Sunday, 5 February 2017

The Art of Being a Brilliant Teenager by Andy Cope

I came across a recommendation for this book on Mumsnet, when I was looking for ideas for what to buy A for her birthday.  I feel a little alarmed and unbelieving that my gorgeous little lovely baby girl is going to be thirteen on Friday.  How this can possibly be, when I was eighteen myself a mere couple of years ago, I do not know, but, according to calendars, clocks and The Internet, it is thirteen years since 2004, so thirteen she must be.

We have bought an overpriced pink polaroid camera, and one of her uncles has bought a matching case and accessories which were deemed utterly essential by A (mainly glitter and stickers from what I can see, but I guess if there's one time in your life that glitter is essential, it is when you're a teen. I find glitter sits in the "laughter lines" these days. This uncle still retains the coolness of a much younger man in A's eyes, because he is, as yet, unencumbered by children, and he lives in a trendy part of London and takes her to restaurants where you have to queue to book in, and the pizza is the size of an actual table. (Why, yes I am jealous of my own children, who have a trio of extremely awesome uncles, and no, I am not proud of it).

Anyway, obviously I need to buy some books to go with it, so I decided that, since this was recommended, and has ALL THE STARS on Amazon, that I would just buy it. 

It came.  I started to read it, mainly because it's a new book just out the packet, and that stuff is like a drug to me, but also because I thought I should take at least a cursory interest in its appropriateness. Oh my Lord, it irritated me.  The introduction basically went along the lines of "Oh my God I bet your mum and teachers are SO boring.  I bet they tell you what to do and all of that, and it really brings you down.  You know they mean well, but...  But hey!  Listen to me!  I'm not like them!  I mean, obviously I'm a grown up, but I'm a REALLY COOL one.

I stopped reading. Went back to the reviews. Apparently there IS stuff of merit in here, but I shall not be reading it.  I will let A read it, although she has a tendency to judge quickly too, so we'll see how she likes his tone.

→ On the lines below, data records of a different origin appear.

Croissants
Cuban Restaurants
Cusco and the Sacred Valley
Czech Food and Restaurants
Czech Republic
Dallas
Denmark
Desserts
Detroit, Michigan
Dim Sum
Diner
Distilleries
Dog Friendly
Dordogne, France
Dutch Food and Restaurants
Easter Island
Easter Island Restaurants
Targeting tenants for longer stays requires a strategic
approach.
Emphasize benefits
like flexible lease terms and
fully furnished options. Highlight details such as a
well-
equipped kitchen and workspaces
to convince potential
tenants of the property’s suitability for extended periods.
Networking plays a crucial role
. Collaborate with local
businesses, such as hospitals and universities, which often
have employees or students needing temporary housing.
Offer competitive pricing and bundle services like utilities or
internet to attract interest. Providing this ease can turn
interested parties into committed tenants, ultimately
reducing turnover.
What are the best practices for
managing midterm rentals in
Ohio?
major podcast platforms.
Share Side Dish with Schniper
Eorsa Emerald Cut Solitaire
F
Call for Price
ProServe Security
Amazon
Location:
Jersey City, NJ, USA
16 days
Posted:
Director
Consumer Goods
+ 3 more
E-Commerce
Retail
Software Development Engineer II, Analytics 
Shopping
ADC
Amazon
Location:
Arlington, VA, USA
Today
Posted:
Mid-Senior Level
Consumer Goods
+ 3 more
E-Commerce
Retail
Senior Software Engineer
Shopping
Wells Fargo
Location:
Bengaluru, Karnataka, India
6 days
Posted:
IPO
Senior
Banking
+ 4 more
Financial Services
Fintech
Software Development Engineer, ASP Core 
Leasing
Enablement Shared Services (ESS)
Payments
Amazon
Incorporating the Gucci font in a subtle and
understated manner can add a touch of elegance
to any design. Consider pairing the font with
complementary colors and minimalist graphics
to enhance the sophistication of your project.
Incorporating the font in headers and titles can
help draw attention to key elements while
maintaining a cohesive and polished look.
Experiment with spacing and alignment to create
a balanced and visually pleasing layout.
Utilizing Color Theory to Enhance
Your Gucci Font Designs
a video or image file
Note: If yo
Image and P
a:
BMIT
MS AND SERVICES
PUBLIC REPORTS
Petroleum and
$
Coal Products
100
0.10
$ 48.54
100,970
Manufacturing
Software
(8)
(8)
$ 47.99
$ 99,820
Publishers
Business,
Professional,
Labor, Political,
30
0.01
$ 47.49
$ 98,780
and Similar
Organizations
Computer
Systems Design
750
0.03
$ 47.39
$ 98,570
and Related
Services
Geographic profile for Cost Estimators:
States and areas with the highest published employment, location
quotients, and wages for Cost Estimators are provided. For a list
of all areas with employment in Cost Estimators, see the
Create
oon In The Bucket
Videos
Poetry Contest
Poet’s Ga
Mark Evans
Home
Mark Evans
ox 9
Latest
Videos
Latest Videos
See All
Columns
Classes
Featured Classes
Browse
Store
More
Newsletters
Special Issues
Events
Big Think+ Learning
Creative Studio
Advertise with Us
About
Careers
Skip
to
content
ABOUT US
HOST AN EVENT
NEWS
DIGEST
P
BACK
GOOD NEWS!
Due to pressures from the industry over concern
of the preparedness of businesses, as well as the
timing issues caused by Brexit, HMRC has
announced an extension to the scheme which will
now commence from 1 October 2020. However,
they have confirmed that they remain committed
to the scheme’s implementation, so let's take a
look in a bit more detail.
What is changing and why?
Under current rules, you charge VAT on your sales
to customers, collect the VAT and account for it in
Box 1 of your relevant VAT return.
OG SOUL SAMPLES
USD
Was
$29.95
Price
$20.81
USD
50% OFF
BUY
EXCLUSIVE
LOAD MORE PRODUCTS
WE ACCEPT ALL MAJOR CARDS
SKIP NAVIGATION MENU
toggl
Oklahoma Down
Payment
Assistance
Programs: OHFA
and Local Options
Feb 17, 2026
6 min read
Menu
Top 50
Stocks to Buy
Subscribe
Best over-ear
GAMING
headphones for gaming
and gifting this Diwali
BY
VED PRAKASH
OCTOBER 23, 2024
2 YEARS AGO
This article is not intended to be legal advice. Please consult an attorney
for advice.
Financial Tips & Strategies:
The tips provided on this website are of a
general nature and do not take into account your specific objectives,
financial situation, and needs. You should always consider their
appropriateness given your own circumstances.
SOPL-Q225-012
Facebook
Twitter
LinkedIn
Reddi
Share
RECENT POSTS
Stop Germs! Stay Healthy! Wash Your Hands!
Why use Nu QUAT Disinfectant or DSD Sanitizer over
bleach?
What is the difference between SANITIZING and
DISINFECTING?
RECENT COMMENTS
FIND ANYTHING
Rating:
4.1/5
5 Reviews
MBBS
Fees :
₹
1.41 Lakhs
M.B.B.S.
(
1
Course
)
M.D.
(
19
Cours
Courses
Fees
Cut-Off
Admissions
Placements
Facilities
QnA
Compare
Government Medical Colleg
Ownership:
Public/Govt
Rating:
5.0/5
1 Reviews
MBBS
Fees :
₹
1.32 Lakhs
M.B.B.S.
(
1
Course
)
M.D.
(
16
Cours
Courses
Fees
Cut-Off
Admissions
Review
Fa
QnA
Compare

It reminded me of the 22 year old teacher you get in Sixth Form who isn't quite sure if they really want to be a teacher but they DEFINITELY want ALL the kids to like them ALL THE TIME, so instead of actually teaching you the things you need to learn about your A-Level, tell you about their really cool snowboarding trip.  Possibly about three kids think they are cool.  The rest of the class is thinking "omg why did you go on a snowboarding trip, you're too OLD, you SAD OLD LOSER".

According to Amazon, it's about making the most of your own unique personal gifts and strengths.  Which I'm sure is a thing to be celebrated.  But I can't help but thinking I've bought my precious daughter an assembly in book form.  Sorry A.  I honestly wasn't trying to be cool.  I gave that up a VERY long time ago, and I'll leave that to your uncles.